Les contacts avec des éditeurs étrangers peuvent aussi apport leur lot de bonne surprise. Salvator a ainsi repéré en Italie le jeune théologien qui monte, Robert Cheaib, dont le deuxième titre est paru chez l'éditeur à l'hiver, Un Dieu humain : premiers pas dans la foi chrétienne. C'est aussi en Italie que Mame a déniché, le jeune prêtre Luigi Maria Epicoco, auteur l'an passé de La foi n'est pas un bonbon au miel et porte cette année un enjeu de la maison, Saint Jean-Paul II le grand. Ce livre d'entretien avec le pape François, programmé fin mai, bénéficie d'un tirage à 15 000 exemplaires.
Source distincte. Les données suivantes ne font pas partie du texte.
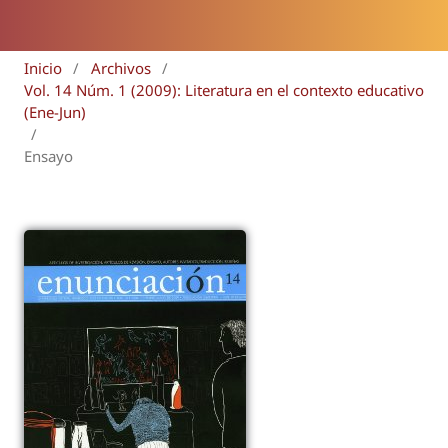
Inicio
/
Archivos
/
Vol. 14 Núm. 1 (2009): Literatura en el contexto educativo
(Ene-Jun)
/
Ensayo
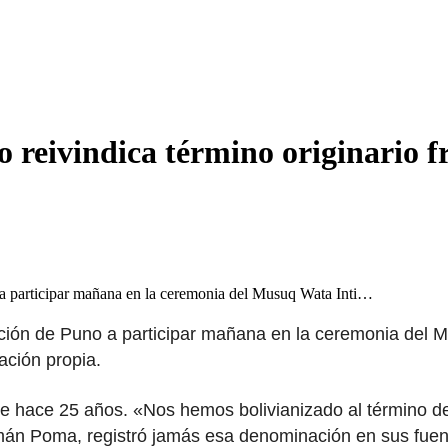
reivindica término originario f
 a participar mañana en la ceremonia del Musuq Wata Inti…
lación de Puno a participar mañana en la ceremonia del 
ación propia.
e hace 25 años. «Nos hemos bolivianizado al término de
uamán Poma, registró jamás esa denominación en sus fue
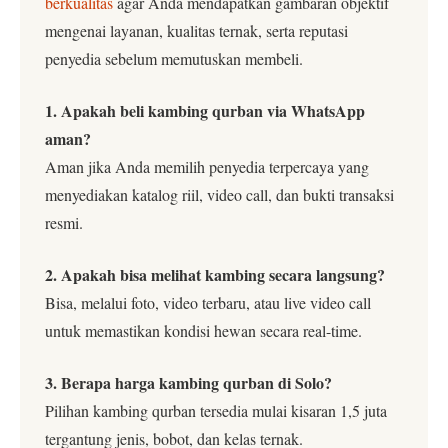
berkualitas
agar Anda mendapatkan gambaran objektif
mengenai layanan, kualitas ternak, serta reputasi
penyedia sebelum memutuskan membeli.
1. Apakah beli kambing qurban via WhatsApp
aman?
Aman jika Anda memilih penyedia terpercaya yang
menyediakan katalog riil, video call, dan bukti transaksi
resmi.
2. Apakah bisa melihat kambing secara langsung?
Bisa, melalui foto, video terbaru, atau live video call
untuk memastikan kondisi hewan secara real-time.
3. Berapa harga kambing qurban di Solo?
Pilihan kambing qurban tersedia mulai kisaran 1,5 juta
tergantung jenis, bobot, dan kelas ternak.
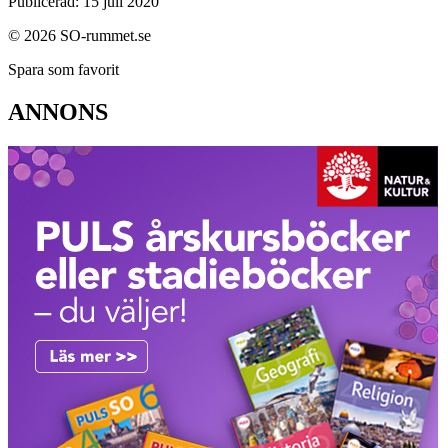
Publicerad: 15 juli 2020
© 2026 SO-rummet.se
Spara som favorit
ANNONS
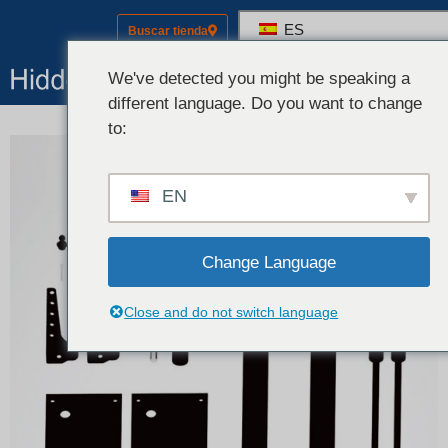
ES
Buscar tienda
Herrajes 
Kits (Herrajes +
We've detected you might be speaking a
different language. Do you want to change
to:
EN
Change Language
Close and do not switch language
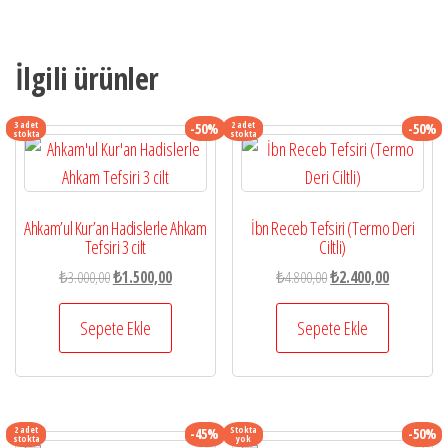
İlgili ürünler
3 adet
2 adet
-50%
-50%
stokta
stokta
Ahkam’ul Kur’an Hadislerle Ahkam
İbn Receb Tefsiri (Termo Deri
Tefsiri 3 cilt
Ciltli)
Orijinal
Şu
Orijinal
Şu
₺
3.000,00
₺
1.500,00
₺
4.800,00
₺
2.400,00
fiyat:
andaki
fiyat:
andaki
₺3.000,00.
fiyat:
₺4.800,00.
fiyat:
Sepete Ekle
Sepete Ekle
₺1.500,00.
₺2.400,00.
2 adet
Stokta
-45%
-50%
stokta
yok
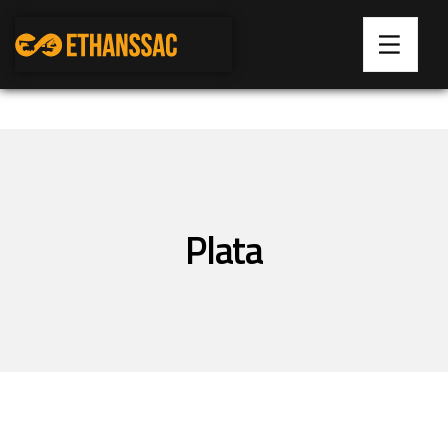
Plata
Les réseaux sociaux et les influenceurs sont aussi très scrutés par les professionnels, puisqu'ils permettent de faire remonter les succès d'un prêche ou les initiatives de tel ou tel prêtre. C'est grâce à une vidéo Youtube que l'Emmanuel a découvert Bruno Valentin, nommé il y a un an évêque auxiliaire du diocèse de Versailles et qui vient de publier son premier titre.
« On cherche beaucoup et on trouve très très peu », reconnaît Matthieu Megevand, directeur de Labor et Fides. Parfois, la découverte d'un auteur s'apparente à « un conte de fées. On ne publie presque jamais de manuscrits envoyés spontanément mais j'ai reçu par la poste l'ouvrage de Marie-Laure Choplin et j'ai su que c'était une pépite ». Son premier ouvrage, Un cœur sans rempart (2018) a bénéficié d'un avant-propos de Marion Muller-Colard et connu un succès critique. La maison fait aussi émerger de nouvelle voix en diversifiant sa production. Elle a lancé l'an passé la collection Lignes intérieures, où des écrivains racontent leur rapport à la foi. « Et on peut mettre ces livres dans les rayons littérature, ils sont particulièrement soignés, ce qui nous permet de toucher d'autres lecteurs ».